Que lugar seria o seu eleito para reforçar esta relação da cidade com a história colonial e de  resistência, e porquê? 

 

Falando apenas da cidade e não da metrópole, dou o exemplo da Madragoa, antes chamada de Mocambo, que era uma zona de forte presença africana no século XVII e XVIII. Quando, há 40 anos, cheguei a Lisboa para estudar Agronomia, era uma zona de grande presença cabo-verdiana e africana. Toda aquela área da cidade: a Madragoa, a Rua do Poço do Negros, a Rua do Sol ao Rato, tinha fortíssima presença, no passado, e voltou a ter no século XX. Infelizmente essa presença quase desapareceu, hoje em dia. Ainda há uns restaurantes cabo-verdianos na rua do Poço dos Negros. 

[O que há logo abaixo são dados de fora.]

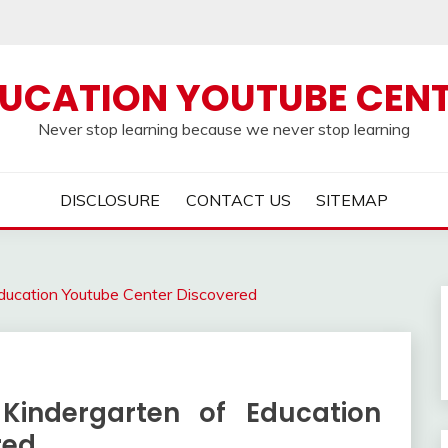
UCATION YOUTUBE CEN
Never stop learning because we never stop learning
DISCLOSURE
CONTACT US
SITEMAP
ducation Youtube Center Discovered
Kindergarten of Education
red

Como sugere que se memorialize a presença africana?     

 

Eu sou escritor, acho que a melhor maneira é criando bibliotecas. Fazer uma boa biblioteca especializada, dedicada a Lisboa Africana, a todo o processo de escravatura, aos países africanos, onde pudessem estar os jornais e revistas sobre África e população afrodescendente. Seria interessante localizar essa Biblioteca num dos palacetes que ainda existem nessas zonas de presença africana.

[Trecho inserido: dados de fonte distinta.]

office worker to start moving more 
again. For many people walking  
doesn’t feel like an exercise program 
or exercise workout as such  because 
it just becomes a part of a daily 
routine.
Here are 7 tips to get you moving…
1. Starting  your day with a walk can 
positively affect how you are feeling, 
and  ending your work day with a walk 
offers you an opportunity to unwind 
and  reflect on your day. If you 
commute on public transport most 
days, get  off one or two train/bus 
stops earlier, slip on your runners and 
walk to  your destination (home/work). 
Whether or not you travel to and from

Acha que tem havido um debate interessante sobre políticas de memória na cidade? 

 

É um debate novo e que agora existe muito em torno dessas questões. A existência de uma comunidade portuguesa de origem africana, sendo antiga no tempo, tendo uma história e tradição, quase desapareceu e voltou a reaparecer recentemente. Não há muito tempo que Portugal tem uma nova comunidade de nacionais de origem africana. Mesmo assim, é preciso fazer a distinção, não tem nada a ver com o que se passa em França ou Inglaterra, a comunidade portuguesa de origem africana é muito pequena quando comparada com esses países. Ainda assim, é uma comunidade que começa a ter representação, no meio artístico, literatura, música e na política. E isso explica também que o debate se tenha fortalecido. 

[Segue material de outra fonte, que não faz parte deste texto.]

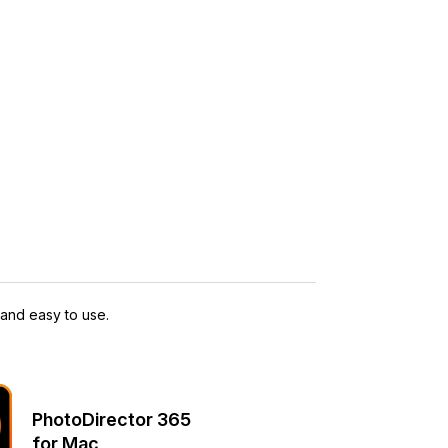
 and easy to use.
PhotoDirector 365
for Mac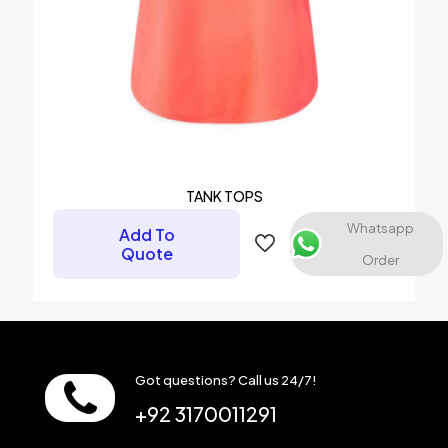
TANK TOPS
Whatsapp
Add To
Quote
Order
Got questions? Call us 24/7!
+92 3170011291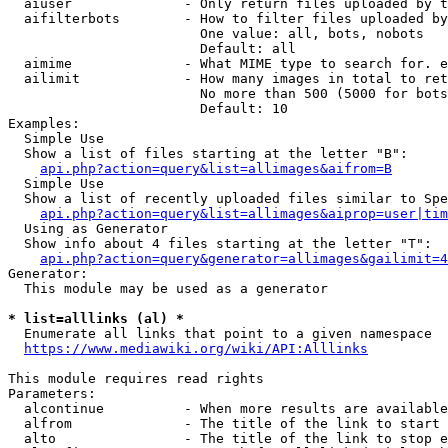
  aiuser              - Only return files uploaded by t
  aifilterbots        - How to filter files uploaded by
                        One value: all, bots, nobots

                        Default: all

  aimime              - What MIME type to search for. e
  ailimit             - How many images in total to ret
                        No more than 500 (5000 for bots
                        Default: 10

Examples:

  Simple Use

  Show a list of files starting at the letter "B":

api.php?action=query&list=allimages&aifrom=B
  Simple Use

  Show a list of recently uploaded files similar to Spe
api.php?action=query&list=allimages&aiprop=user|tim
  Using as Generator

  Show info about 4 files starting at the letter "T":

api.php?action=query&generator=allimages&gailimit=4
Generator:

  This module may be used as a generator

* list=alllinks (al) *
  Enumerate all links that point to a given namespace

https://www.mediawiki.org/wiki/API:Alllinks
This module requires read rights

Parameters:

  alcontinue          - When more results are available
  alfrom              - The title of the link to start 
  alto                - The title of the link to stop e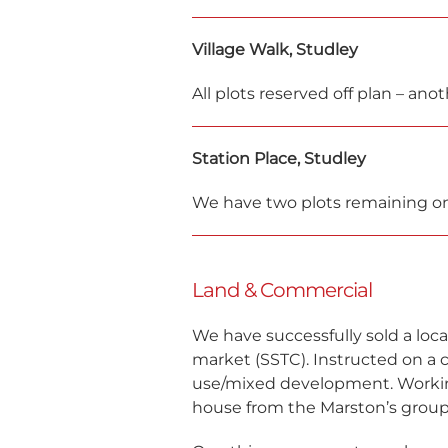
Village Walk, Studley
All plots reserved off plan – a
Station Place, Studley
We have two plots remaining on
Land & Commercial
We have successfully sold a local
market (SSTC). Instructed on a 
use/mixed development. Working
house from the Marston’s group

Dê exemplos de algumas passagens ou figuras dessa Lisboa da presença africana nos seus livros.   

 

Tenho um livro, escrito em parceria com o Fernando Semedo, e com fotografias da Elza Rocha (infelizmente já faleceram) que se chama Lisboa Africana (Edições Asa, 1993), e é precisamente sobre esta Lisboa contemporânea da presença africana. O livro foi publicado há muito tempo e hoje estaria totalmente desactualizado. Tenho a sensação de que essa Lisboa, num certo sentido, já foi mais vibrante. Por exemplo dentro da cidade, não estou a falar dos bairros, havia mais presença africana concentrada. Hoje tirando o B.Leza não temos quase discotecas africanas e mesmo restaurantes há muito poucos, tenho a sensação que diminuiu. Há mais portugueses de origem africana mas talvez haja menos africanos. Talvez estes portugueses de origem africana não procurem já estes espaços, não sei. A verdade é que essa presença cultural de África aparentemente diminuiu, ao mesmo tempo que aumentava a comunidade de origem africana. A Nação Crioula (1997) que é um romance de época (século XIX) tem umas poucas passagens que se situam em Lisboa. As Mulheres de Meu Pai (2007) tem como protagonista uma jovem de origem africana, a Laurentina, que vai  à procura de África e tem um namorado de origem africana que não quer ter nada a ver com África. São duas posturas que se pode encontrar nos novos portugueses de origem africana: aqueles que buscam as suas origens, que têm interesse e se definem plurinacionais, outros que se desmarcam dessa relação com África.